Elle n'était pas prête à poser les pieds à terre. Restant dans les airs un moment. Prolongeant quelques minutes ce rêve éveillé avant de finalement entendre sa mère l'appeler. Celle-ci avait imité le reste des supporteurs qui étaient descendus sur la pelouse pour féliciter les joueurs. Lily aurait presque fondu en larmes lorsqu'elle l'entoura de ses bras et la félicita. Elle l'écouta lui dire qu'elle était fière d'elle. Terrifiée parce que "soyons honnête, ce sport est d'une violence..." mais fière. Le parfum familier et rassurant de Daisy Evans l'apaisa presque assez pour qu'elle oublit ses interrogations. Presque mais pas tout à fait.
– Comment ça se fait que tu sois là ? l'interrogea-t-elle.
– Eh bien tu m'as envoyé une lettre...
– Oui, une lettre, la coupa Lily en comprenant qu'encore une fois, sa version future était intervenue. Je n'étais juste pas certaine que tu pourrais te libérer.

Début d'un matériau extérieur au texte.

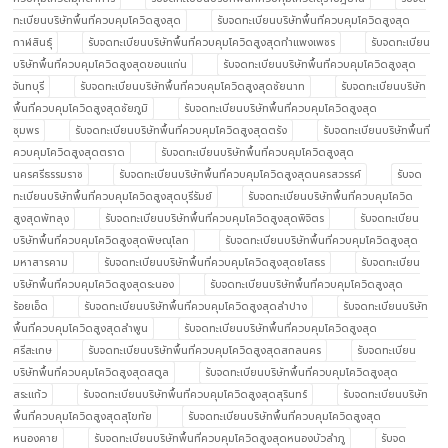
ทะเบียนบริษัทพื้นที่ควบคุมโควิดสูงสุด
รับจดทะเบียนบริษัทพื้นที่ควบคุมโควิดสูงสุด
กาฬสินธุ์
รับจดทะเบียนบริษัทพื้นที่ควบคุมโควิดสูงสุดกำแพงเพชร
รับจดทะเบียน
บริษัทพื้นที่ควบคุมโควิดสูงสุดขอนแก่น
รับจดทะเบียนบริษัทพื้นที่ควบคุมโควิดสูงสุด
จันทบุรี
รับจดทะเบียนบริษัทพื้นที่ควบคุมโควิดสูงสุดชัยนาท
รับจดทะเบียนบริษัท
พื้นที่ควบคุมโควิดสูงสุดชัยภูมิ
รับจดทะเบียนบริษัทพื้นที่ควบคุมโควิดสูงสุด
ชุมพร
รับจดทะเบียนบริษัทพื้นที่ควบคุมโควิดสูงสุดตรัง
รับจดทะเบียนบริษัทพื้นที่
ควบคุมโควิดสูงสุดตราด
รับจดทะเบียนบริษัทพื้นที่ควบคุมโควิดสูงสุด
นครศรีธรรมราช
รับจดทะเบียนบริษัทพื้นที่ควบคุมโควิดสูงสุดนครสวรรค์
รับจด
ทะเบียนบริษัทพื้นที่ควบคุมโควิดสูงสุดบุรีรัมย์
รับจดทะเบียนบริษัทพื้นที่ควบคุมโควิด
สูงสุดพัทลุง
รับจดทะเบียนบริษัทพื้นที่ควบคุมโควิดสูงสุดพิจิตร
รับจดทะเบียน
บริษัทพื้นที่ควบคุมโควิดสูงสุดพิษณุโลก
รับจดทะเบียนบริษัทพื้นที่ควบคุมโควิดสูงสุด
มหาสารคาม
รับจดทะเบียนบริษัทพื้นที่ควบคุมโควิดสูงสุดยโสธร
รับจดทะเบียน
บริษัทพื้นที่ควบคุมโควิดสูงสุดระนอง
รับจดทะเบียนบริษัทพื้นที่ควบคุมโควิดสูงสุด
ร้อยเอ็ด
รับจดทะเบียนบริษัทพื้นที่ควบคุมโควิดสูงสุดลำปาง
รับจดทะเบียนบริษัท
พื้นที่ควบคุมโควิดสูงสุดลำพูน
รับจดทะเบียนบริษัทพื้นที่ควบคุมโควิดสูงสุด
ศรีสะเกษ
รับจดทะเบียนบริษัทพื้นที่ควบคุมโควิดสูงสุดสกลนคร
รับจดทะเบียน
บริษัทพื้นที่ควบคุมโควิดสูงสุดสตูล
รับจดทะเบียนบริษัทพื้นที่ควบคุมโควิดสูงสุด
สระแก้ว
รับจดทะเบียนบริษัทพื้นที่ควบคุมโควิดสูงสุดสุรินทร์
รับจดทะเบียนบริษัท
พื้นที่ควบคุมโควิดสูงสุดสุโขทัย
รับจดทะเบียนบริษัทพื้นที่ควบคุมโควิดสูงสุด
หนองคาย
รับจดทะเบียนบริษัทพื้นที่ควบคุมโควิดสูงสุดหนองบัวลำภู
รับจด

– Comme si je pouvais manquer ça ! Lily cet endroit est incroyable, poursuivit sa mère en désignant le château qu'on voyait au loin. C'est exactement comme tu l'avais décrit et plus encore. Et regardes-toi ! poursuivit-elle en emprisonnant son visage entre ses mains. Tu étais incroyable !
Sa mère n'y connaissait pas grand-chose, ce n'était pas vraiment étonnant qu'elle soit aussi enthousiasmée par sa prestation. Elle savait pour sa part qu'elle n'arrivait pas à la cheville des autres joueurs présents sur le terrain. Le plus frustrant étant qu'elle ne pourrait probablement pas s'améliorer à l'avenir puisque cette petite expérience était finie. Elle chercha des yeux Potter qui se tenait à quelques pas de là et repoussait la main de sa mère qui tentait visiblement de le recoiffer. Elle pouvait être fier de son fils. Il avait été époustouflant.
– Mon train est dans une petite demi-heure, l'informa Daisy.
– Je te raccompagne, répondit Lily.
– Ne dis pas de bêtises, tu dois aller fêter ça avec tes coéquipiers !
– Ça peut attendre, mentit-elle, ne comptant pas le moins du monde fêter cette victoire avec le reste de l'équipe mais ne voulant pas inquiéter sa mère.
– Tu es sûre ? insista Daisy.
– Certaine, répondit-elle en l'entrainant loin de la foule sans un regard en arrière, faisant silencieusement ses adieux, se disant qu'elle aurait tout le temps de le faire officiellement plus tard.